• [Exercise aim]
Lines holding the string "recuperação" in the listing below are to be copied.

• [Material for this exercise]

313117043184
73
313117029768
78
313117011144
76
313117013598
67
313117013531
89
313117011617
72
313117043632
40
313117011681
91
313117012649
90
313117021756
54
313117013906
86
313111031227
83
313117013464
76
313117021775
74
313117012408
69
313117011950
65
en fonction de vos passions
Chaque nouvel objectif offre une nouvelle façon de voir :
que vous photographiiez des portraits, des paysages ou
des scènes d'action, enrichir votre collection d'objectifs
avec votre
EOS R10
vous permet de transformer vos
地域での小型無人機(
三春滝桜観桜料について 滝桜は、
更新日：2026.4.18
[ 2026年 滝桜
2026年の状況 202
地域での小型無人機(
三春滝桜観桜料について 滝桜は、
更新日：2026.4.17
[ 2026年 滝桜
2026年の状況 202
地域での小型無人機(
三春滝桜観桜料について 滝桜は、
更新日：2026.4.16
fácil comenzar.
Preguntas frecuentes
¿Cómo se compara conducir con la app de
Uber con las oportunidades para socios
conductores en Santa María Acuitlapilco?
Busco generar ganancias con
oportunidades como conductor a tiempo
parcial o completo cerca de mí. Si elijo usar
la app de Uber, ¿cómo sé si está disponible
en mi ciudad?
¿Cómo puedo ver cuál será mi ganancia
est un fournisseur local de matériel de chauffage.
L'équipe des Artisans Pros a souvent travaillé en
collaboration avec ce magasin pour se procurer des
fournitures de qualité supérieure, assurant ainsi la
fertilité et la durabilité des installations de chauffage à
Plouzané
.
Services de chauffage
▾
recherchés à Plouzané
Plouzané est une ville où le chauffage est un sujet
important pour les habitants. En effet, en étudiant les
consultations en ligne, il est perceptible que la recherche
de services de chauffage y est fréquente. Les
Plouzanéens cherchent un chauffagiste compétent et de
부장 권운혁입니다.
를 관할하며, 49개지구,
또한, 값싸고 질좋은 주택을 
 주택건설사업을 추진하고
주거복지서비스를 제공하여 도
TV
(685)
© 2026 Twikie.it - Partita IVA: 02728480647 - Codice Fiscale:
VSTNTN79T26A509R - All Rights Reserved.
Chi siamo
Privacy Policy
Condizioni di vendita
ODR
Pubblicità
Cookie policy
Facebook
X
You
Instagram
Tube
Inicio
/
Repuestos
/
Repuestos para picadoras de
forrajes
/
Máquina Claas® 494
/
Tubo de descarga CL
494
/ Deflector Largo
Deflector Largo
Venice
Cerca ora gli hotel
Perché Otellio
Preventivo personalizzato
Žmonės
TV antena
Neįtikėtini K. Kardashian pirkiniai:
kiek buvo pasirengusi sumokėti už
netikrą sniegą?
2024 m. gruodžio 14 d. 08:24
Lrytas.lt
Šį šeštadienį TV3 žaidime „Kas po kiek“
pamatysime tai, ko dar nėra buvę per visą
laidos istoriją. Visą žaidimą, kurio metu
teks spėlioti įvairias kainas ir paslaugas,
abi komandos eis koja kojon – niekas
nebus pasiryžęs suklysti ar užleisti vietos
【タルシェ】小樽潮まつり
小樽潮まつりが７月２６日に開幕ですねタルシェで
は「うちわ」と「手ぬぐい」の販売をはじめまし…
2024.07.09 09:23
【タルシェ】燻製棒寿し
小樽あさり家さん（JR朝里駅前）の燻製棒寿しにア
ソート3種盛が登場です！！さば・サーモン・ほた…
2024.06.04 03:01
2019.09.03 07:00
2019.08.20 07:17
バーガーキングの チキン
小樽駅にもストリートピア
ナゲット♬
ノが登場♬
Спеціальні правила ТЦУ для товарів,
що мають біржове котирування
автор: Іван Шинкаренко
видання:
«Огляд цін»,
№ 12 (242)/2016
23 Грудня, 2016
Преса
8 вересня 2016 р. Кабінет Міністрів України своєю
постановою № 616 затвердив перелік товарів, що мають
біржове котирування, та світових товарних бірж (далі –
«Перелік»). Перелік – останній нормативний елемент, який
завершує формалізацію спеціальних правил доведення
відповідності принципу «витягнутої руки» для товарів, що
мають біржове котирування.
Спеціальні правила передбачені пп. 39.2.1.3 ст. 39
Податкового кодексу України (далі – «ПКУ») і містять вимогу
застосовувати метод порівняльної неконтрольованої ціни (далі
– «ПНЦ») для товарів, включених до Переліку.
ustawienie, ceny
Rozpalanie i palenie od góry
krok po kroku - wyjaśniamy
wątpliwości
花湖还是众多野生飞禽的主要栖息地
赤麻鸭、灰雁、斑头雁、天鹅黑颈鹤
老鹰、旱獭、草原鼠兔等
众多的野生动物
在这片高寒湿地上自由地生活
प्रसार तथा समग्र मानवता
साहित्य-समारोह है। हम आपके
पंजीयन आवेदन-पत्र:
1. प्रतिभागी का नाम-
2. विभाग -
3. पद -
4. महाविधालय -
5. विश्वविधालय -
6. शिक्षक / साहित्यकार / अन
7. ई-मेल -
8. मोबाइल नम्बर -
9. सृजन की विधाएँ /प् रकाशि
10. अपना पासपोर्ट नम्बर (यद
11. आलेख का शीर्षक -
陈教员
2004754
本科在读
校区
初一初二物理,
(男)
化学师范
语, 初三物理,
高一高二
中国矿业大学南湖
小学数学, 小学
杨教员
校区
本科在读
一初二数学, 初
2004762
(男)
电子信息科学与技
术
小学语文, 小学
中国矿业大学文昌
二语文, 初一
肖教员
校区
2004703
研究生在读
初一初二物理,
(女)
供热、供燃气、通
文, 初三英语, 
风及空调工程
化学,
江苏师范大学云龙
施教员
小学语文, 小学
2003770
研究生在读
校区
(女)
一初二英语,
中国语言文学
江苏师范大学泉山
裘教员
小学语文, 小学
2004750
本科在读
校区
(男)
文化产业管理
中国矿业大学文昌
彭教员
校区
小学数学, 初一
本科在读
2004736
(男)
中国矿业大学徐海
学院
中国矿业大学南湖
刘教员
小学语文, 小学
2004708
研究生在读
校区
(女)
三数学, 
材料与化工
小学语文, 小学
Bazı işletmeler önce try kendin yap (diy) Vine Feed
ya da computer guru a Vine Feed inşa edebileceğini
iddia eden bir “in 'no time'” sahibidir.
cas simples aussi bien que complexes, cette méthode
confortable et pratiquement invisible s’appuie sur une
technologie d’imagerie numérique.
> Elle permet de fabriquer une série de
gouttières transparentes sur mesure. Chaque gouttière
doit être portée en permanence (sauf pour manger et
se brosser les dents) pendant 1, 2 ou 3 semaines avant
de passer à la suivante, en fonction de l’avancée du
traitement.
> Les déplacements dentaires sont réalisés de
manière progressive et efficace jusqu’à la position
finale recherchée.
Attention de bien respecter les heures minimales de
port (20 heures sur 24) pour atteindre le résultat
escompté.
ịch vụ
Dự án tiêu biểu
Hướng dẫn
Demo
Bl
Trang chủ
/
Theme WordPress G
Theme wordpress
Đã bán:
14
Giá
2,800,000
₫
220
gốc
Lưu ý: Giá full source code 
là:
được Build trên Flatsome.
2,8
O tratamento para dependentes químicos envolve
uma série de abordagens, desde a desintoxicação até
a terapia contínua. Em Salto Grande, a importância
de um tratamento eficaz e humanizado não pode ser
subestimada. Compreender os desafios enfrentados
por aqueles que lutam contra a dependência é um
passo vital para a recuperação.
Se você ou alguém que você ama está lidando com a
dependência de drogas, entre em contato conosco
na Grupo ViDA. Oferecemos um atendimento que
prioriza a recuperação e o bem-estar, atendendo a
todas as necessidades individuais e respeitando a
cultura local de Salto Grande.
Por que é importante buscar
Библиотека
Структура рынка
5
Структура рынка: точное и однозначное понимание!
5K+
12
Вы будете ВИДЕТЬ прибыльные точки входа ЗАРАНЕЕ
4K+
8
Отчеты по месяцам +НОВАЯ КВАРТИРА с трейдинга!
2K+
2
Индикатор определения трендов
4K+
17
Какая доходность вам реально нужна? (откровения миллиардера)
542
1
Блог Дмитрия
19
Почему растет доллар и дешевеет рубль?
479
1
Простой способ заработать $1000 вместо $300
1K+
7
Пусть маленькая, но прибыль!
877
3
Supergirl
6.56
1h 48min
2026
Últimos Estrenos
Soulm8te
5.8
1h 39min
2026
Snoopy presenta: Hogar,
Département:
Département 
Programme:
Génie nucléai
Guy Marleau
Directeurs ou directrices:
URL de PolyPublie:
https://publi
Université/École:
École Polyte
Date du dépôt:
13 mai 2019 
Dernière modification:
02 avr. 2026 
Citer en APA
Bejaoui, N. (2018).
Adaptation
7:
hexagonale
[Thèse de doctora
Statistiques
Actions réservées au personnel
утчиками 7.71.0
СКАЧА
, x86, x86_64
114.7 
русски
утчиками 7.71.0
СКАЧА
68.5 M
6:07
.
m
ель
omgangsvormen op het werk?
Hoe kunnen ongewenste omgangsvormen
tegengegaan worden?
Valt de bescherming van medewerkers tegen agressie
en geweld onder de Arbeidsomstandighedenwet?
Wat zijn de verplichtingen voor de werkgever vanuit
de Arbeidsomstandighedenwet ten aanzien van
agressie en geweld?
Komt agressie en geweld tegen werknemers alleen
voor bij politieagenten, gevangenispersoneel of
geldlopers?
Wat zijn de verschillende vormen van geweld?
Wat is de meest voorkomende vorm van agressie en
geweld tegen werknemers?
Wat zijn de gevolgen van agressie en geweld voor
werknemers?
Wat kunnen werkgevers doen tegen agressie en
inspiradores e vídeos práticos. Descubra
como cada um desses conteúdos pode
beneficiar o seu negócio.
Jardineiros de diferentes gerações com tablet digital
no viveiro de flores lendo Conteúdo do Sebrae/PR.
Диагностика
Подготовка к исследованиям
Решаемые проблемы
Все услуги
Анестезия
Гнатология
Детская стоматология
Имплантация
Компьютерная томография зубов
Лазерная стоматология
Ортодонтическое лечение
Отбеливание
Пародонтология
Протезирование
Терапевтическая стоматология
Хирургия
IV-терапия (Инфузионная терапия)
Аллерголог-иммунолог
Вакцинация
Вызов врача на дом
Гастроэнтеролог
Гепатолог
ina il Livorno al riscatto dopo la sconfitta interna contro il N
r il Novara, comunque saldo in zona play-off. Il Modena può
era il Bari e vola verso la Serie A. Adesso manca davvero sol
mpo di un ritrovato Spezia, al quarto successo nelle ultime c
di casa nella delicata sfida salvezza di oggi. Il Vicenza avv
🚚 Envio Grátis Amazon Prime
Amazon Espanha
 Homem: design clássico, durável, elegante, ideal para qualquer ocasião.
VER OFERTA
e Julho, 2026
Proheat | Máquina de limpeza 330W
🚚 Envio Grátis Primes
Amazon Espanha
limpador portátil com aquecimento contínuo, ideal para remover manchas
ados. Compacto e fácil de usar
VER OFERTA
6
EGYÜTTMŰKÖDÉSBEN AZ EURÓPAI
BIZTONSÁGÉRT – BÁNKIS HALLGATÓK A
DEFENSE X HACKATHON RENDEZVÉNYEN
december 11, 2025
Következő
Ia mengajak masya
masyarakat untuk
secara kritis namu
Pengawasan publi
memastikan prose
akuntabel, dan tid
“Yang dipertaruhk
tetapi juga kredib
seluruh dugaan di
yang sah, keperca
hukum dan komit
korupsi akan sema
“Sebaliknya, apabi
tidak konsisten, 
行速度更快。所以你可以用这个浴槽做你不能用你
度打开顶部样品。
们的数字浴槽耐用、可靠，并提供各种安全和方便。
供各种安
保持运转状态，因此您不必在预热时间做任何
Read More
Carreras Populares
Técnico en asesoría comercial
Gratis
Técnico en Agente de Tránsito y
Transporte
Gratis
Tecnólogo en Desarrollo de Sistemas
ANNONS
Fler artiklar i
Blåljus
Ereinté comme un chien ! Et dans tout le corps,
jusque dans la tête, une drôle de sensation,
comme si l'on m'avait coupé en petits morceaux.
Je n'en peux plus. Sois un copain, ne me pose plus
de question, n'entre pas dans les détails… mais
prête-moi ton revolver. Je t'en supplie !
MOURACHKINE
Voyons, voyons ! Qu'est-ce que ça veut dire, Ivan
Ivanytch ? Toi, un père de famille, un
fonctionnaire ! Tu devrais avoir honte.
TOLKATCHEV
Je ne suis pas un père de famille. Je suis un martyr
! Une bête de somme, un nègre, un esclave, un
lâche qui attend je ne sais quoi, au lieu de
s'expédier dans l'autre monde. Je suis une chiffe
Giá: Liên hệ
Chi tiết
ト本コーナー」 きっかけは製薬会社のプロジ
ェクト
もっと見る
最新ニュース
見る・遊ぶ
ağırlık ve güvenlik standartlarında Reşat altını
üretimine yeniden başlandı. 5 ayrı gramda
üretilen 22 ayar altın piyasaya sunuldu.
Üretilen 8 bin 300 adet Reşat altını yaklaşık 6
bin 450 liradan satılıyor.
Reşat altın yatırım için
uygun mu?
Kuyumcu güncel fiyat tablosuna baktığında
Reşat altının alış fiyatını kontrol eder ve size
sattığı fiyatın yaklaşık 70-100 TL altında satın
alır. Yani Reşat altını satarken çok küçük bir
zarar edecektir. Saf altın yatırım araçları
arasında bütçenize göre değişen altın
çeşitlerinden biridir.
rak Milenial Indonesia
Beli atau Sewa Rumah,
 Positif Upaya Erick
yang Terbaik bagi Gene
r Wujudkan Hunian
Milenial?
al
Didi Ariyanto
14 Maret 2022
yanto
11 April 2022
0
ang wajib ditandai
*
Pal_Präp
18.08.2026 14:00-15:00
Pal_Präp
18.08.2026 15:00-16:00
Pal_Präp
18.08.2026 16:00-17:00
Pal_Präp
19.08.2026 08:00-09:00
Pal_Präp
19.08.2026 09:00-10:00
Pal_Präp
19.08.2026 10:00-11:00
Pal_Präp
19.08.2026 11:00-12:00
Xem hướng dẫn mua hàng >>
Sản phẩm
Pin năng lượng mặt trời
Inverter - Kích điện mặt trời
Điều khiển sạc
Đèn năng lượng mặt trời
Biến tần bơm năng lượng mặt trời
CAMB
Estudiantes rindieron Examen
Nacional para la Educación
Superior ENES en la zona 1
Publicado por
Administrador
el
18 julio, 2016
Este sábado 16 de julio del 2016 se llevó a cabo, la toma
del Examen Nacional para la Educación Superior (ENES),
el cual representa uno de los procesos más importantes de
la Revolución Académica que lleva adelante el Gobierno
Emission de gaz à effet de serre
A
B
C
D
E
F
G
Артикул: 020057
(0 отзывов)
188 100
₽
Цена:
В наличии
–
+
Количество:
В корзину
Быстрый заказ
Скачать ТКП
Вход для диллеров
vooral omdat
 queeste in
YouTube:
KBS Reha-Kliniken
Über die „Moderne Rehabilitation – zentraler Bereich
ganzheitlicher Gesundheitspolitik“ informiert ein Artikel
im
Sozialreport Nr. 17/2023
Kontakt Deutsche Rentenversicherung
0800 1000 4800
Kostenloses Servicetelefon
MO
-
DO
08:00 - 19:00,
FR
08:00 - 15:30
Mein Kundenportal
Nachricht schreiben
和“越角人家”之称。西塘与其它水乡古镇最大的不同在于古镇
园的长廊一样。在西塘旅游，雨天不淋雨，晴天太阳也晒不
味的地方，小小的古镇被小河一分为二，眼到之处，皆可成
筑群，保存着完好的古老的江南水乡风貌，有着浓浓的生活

• [Exercise answer]
passo vital para a recuperação.
prioriza a recuperação e o bem-estar, atendendo a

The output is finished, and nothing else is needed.